15. Space Bandits (1990): Singer Bridget Wishart takes her turn at the space rock mic. Her unique vocals sending the band’s massive onslaught of sound into a new dimension. In turn, the band brings their best set of song in over a decade. This is a version of Hawkwind hitting on all cylinders. A refreshing look at the band that should not be missed.
14. Choose Your Masques (1982): The rerecordings of Silver Machine and Psychedlic Warlords are not necessary. Although both do a fair job of updating two classics. On Masque, Hawkwind tap into such a modern, heavy-metal groove that threatens to awaken the Piper at the Gates of Atlantis. CoM proving the the band didn’t tread water for the entire decade of the eighties.
13. Somnia(2021): Post-pandemic Hawkwind? The band suprising fans across the globe with this left-field release. Dave Brock and company focusing their starship voyage within the human mind this time around. Delving into the sureal dream(scape) world of the modern life. A tense ambiance is percolating at the edges of this multi-layered record.

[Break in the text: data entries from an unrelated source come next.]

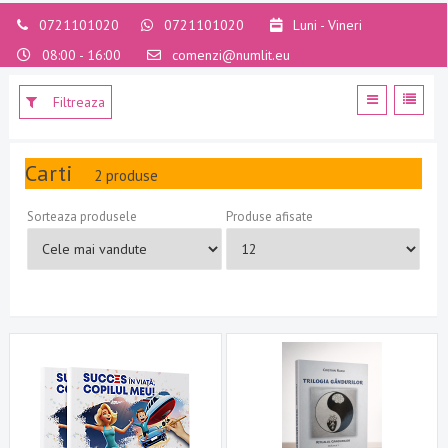
0721101020
0721101020
Luni - Vineri
08:00 - 16:00
comenzi@numlit.eu
Filtreaza
Carti
2 produse
Sorteaza produsele
Produse afisate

12. Electric Tepee(1992): By 1992 Bridget Wishart was out as singer of the band. Dave Brock moving the sound towards the studio creativity of electronic music. The band well-aware that techno and acid-house were igniting and uniting youth culture across the world. With New York, London and Tokyo leading the way forward. Electric Tepee is a personal favorite and one of the most exciting releases in the bands catalog.
11. It Is The Besiness of the Future to Be Dangerous (1993): Noticing the trend of all this nighties albums? Not only did I discover the band during the 90s but they release some damn fine records. “It is the business of the future to be dangerous. And it is among the merits of science that it equips the future for it’s duties”. A qoute by Alred Whiterhead that was first used on the Space Ritual album in 1973.

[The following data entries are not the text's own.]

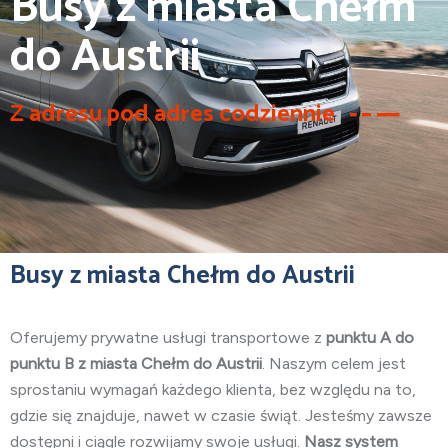
Busy z miasta Chełm
do Austrii
Z adresu pod adres codziennie
Busy z miasta Chełm do Austrii
Oferujemy prywatne usługi transportowe z
punktu
A do
punktu B z miasta Chełm do Austrii
. Naszym celem jest
sprostaniu wymagań każdego klienta, bez względu na to,
gdzie się znajduje, nawet w czasie świąt. Jesteśmy zawsze
dostępni i ciągle rozwijamy swoje usługi.
Nasz system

10. Sonic Attack (1981): This could be a controversial decision. Vocals provided by Michael Moorcock. Apparently, Moorcock has been standing in the shadow’s of the Hawkwind dynasty for years and was ready to step up to the mic. Sonic Attack is a heavy-rock classic. The band using the spark from the New Wave of British Heavy Metal to create one of their strongest releases of the 80s. With Sonic Attack, Hawkwind threw away the rule book and reinvented their core sound.
09. Levitation(1980): A Hawkwind albums with the presense of former Cream Drummer Ginger Baker(!) and ex-Gong player Tim Blake. Add David Brock to the mix and you could have had a difficult mix of personalities. Instead the two new members were exactly what the band was missing during the late-seventies albums. This record is filled with beautiful Eastern melodies that breathed life into the space exploration.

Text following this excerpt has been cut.